The Indians are known for their love of spices and flavors. Food is a quintessential part of India’s cultural representation. The Indian population is an extreme consumer of delicious street food, ranging from traditional food items to fusion dishes sold on the streets. Street foods are so widely loved and enjoyed in India because they are ready-made food items being sold on the go. The vendors sell a wide variety of delicious dishes in a short time (a few minutes). People don’t have to wait too long or have any fancy etiquettes to enjoy street food. The eccentric aroma and flavors of the street foods compel passersby to stop and taste them at least once. Indian street food is loved worldwide. Indian flavors do have a distinct identity worldwide, and people from every culture or country are highly attracted to Indian flavors. Indian street foods give the taste of traditional old recipes, with an interesting fusion touch of modern flavors. Indian food has a diverse range of savers. The mouth-watering amalgamation of spices and flavors is the reason for its huge demand and popularity. Now let’s check out some of the best Indian Street foods that can make everyone hungry and crave some deliciousness.
Golgappe, also popularly known as gupchup, panipuri, and phuchka, has a lot more names. There are different names for different regions, and it is the most popular and loved street food in India. Every Indian loves golgappa to their core. It is a bite-sized deep-fried Puri (flatbread) or hollow crispy fried balls filled with a spicy mixture of masala (potato, chickpeas, coriander, and spices) and spicy tamarind or pudina chutney. It is a blast of flavors in the mouth. Pani Puris can be customized according to one’s taste buds. The masala can be made spicy or plain, and the chutney can be made spicy, tangy, sweet, or savory, as per one choice. The puri can also be eaten with Dahi(curd) with the potato mixture. Historians predict its origin from chaat or Raj Kachori, a staple of Uttar Pradesh. Golgappe is the most loved savory snack of people of all age groups.

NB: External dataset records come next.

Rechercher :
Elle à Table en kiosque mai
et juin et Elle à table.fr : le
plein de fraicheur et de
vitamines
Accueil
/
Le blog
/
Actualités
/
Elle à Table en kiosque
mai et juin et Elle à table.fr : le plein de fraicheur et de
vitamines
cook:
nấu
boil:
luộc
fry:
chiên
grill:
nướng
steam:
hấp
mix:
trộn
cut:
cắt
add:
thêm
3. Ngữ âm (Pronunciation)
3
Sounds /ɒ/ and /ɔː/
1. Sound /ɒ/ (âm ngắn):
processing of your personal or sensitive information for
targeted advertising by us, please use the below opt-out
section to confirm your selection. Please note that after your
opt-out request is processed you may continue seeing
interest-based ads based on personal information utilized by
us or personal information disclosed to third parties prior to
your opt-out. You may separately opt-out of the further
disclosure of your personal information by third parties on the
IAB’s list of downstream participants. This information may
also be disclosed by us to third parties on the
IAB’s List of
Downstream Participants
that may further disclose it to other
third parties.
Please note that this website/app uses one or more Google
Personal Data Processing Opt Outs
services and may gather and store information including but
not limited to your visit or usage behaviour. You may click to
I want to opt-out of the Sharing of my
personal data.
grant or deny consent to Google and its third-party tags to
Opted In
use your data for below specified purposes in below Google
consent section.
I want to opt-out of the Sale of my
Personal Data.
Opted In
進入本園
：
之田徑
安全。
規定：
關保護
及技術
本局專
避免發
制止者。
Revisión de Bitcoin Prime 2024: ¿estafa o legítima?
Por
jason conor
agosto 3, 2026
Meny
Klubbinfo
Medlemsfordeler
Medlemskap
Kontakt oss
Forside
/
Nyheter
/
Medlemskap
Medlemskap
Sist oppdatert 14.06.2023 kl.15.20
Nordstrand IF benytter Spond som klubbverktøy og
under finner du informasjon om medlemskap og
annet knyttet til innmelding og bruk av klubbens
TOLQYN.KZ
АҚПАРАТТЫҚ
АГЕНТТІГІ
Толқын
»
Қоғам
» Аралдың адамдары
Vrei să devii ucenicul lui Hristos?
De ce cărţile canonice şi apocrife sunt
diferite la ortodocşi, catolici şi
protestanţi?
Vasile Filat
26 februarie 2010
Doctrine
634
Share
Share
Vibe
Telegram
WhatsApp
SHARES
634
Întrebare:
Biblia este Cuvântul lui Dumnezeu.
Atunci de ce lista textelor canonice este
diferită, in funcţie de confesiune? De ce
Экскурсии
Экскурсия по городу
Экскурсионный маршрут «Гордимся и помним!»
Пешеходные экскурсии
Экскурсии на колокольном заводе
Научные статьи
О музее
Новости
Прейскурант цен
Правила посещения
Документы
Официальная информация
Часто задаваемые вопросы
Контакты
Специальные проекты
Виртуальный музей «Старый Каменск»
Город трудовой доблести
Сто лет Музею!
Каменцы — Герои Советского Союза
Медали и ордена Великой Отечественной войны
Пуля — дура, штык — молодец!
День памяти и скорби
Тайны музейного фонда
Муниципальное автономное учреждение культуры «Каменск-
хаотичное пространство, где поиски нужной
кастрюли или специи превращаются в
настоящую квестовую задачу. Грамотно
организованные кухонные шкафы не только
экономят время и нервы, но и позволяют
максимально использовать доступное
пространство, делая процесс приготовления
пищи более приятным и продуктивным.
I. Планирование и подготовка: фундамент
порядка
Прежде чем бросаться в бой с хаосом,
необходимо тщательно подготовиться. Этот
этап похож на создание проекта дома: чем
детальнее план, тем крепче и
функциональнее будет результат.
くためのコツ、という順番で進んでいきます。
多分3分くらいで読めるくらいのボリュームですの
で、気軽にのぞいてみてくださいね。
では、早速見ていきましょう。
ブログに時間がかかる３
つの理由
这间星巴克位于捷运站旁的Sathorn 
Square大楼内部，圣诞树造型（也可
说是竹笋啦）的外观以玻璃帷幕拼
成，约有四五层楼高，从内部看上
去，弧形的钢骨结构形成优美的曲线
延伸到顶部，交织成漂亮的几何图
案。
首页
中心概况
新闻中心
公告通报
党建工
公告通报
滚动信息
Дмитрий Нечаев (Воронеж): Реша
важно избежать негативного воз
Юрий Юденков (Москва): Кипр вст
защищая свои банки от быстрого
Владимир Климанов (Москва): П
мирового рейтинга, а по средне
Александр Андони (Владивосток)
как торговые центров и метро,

Make sure to have an empty stomach to devour this heavenly combination of spicy and flavorful Chana masala with batura / puri. The origin of Chole Bature is often debated. Some say it originated from Delhi and others know it to be a Punjabi dish, but it is loved and enjoyed worldwide. The chole is prepared by cooking chickpeas in a mixture of different Indian spices like cumin, chilli, garlic, ginger, etc., making it spicy and flavorful. The Batura is a fried flatbread made with a combination of flour, water, salt, and oil, all kneaded together to form a dough. The dough is rolled out and deep-fried to make the batter soft and puffy.
Also famously known as Sunday Kebabs, it is a dish primarily popular in Lucknow but loved worldwide. Galouti kebabs are minced meat patties mixed with several spices and slow-cooked to make them soft and tender. It is mixed with yogurt, garlic, ghee, mint sauce, saffron, vinegar, rose water, lime, onion rings, and as many as nearly 160 dry roasted spices. The kebabs are mainly made of minced Buffalo or goat meat, giving it a juicy and fatty texture. They are said to have been introduced first to the Nawab of Awadh, Wajid Ali Shah.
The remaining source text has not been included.